David Macaulay, born in Lancashire, England, in 1946, American illustrator and author of works on architecture, science, engineering and history, MacArthur Fellow, recipient of a Caldecott Medal, a Deutscher Jugendliteraturpreis, a Dutch Silver Slate Pencil Award and the Brandford Washburn Award.
Macaulay studied at the Rhode Island School of Design, where he serves as a visiting critic. His writing and illustrating career began with Cathedral: The Story of Its Construction, Revised and in Full Color which set high standards for pen-and-ink illustration combined with articulate exposition.
One of Macaulay’s exceptional talents is his sense of moderation. He provides just enough detail to promote understanding. His books are often listed in the Children’s category, age 10 – 14 years, though I beg to differ: Educated adults can learn a lot—most pleasurably—about science, engineering, architecture and history through his works.

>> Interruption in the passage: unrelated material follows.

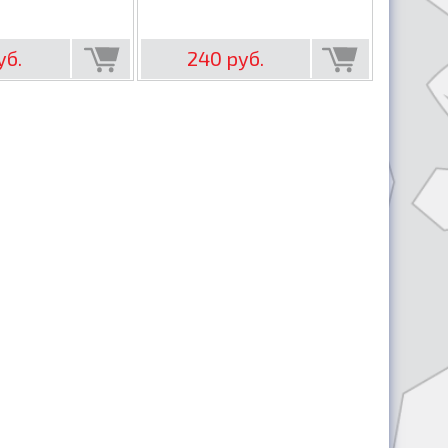
уб.
240 руб.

Macaulay has written and illustrated a total of 27 books, including Motel of the Mysteries (a wonderful satire of archeology that gives new meaning to those triangular folds in hotel toilet paper).

The Way Things Work by David Macaulay, Houghton Mifflin Company, 1988.
A good starting point is The Way Things Work, or its digitally-updated The New Way Things Work. Categories include “Mechanics of Movement,” “Harnessing the Elements,” “Working with Waves” and “Electricity & Automation,” and conclude with “Eureka! The Invention of Machines.” There is also a most information “Glossary of Technical Terms.”

A wooly mammoth and seesaw contribute a working description of the lever. This and other images from The Way Things Work.
Recurring characters are a family of woolly mammoths who get involved with everything from levers to aerodynamics.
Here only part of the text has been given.